Jim Rogers, the CEO of Duke Energy, said, "I recognize that we are part of the problem." Later, under questioning, he added, "We believe now is the time to act." David Crane, the CEO of NRG Energy, said that his company has a "moral imperative" to reduce its emissions "substantially."
With Waxman fast-tracking the climate change bill, these executives recognized that they cannot denounce the legislation and still hope to have any influence in shaping it. Instead, they have chosen to get on board, offering suggestions and mild criticisms. In his testimony, Holliday said he hoped that Congress would keep the cost of its final product "manageable." McDonald said he'd like to see a cap-and-trade program that is engineered to "minimize the impact on the competitiveness of American business." Crane argued for a commitment to clean coal.
The willingness of corporate America to engage with the Democrats left the Republicans without an expected ally. The Republicans' doom-and-gloom rhetoric did not match the sentiments of corporate America, which once largely stood with the GOP in opposition to congressional action on global warming.
Rep. Joe Barton (R-Texas), the ranking member of Waxman's committee, suggested that if anyone wants to experience what life in America would be like after the proposed bill reduces US greenhouse gas emissions to 83 percent below 2005 levels—Waxman's stated goal—they should go live in a low-emissions Nigeria. "I don't believe that mankind is the primary cause of climate change," he said. "I do accept that CO2 levels are rising—I think it's debatable if that's a good thing or a bad thing."

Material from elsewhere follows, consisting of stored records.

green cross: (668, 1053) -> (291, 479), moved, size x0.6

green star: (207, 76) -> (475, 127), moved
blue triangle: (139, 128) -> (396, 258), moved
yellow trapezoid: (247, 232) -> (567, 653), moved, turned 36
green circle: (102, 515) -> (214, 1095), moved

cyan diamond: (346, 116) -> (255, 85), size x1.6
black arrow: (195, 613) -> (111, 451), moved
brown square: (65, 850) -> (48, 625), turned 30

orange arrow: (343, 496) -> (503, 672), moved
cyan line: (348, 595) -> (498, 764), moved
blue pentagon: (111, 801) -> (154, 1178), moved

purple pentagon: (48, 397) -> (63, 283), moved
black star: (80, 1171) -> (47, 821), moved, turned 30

Republicans pushed for clean coal and nuclear power. They insisted that America cannot green itself without China and India committing to do the same, lest those countries poach business from the US. They warned that a cap-and-trade program would increase energy bills, impoverishing the middle class and harming American industry.

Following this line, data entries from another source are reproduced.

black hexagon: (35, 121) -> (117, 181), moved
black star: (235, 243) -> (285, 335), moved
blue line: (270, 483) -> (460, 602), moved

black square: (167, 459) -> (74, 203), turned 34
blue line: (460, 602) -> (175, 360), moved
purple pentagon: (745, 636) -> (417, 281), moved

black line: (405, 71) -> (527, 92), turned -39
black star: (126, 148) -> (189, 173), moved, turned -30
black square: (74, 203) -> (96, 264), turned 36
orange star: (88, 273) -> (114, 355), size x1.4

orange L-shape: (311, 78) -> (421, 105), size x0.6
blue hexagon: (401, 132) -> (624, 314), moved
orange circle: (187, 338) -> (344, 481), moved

Rep. Fred Upton (R-Mich.) repeatedly called cap-and-trade "cap and tax." As in, "Cap and tax will essentially kick working families while they're down" and "cap and tax will devastate [the] US economy." (That second Upton quote was the inch-high headline of a press release handed out by Upton's staff at the hearing.) In his opening statement, Upton encapsulated the Republican opposition, and highlighted how far his party's position has diverged from that of the business community. "If the objective is to send manufacturing jobs overseas, destroy the Midwest, mortgage our future, and hand over the keys to our superpower status," he said, "then I say job well done."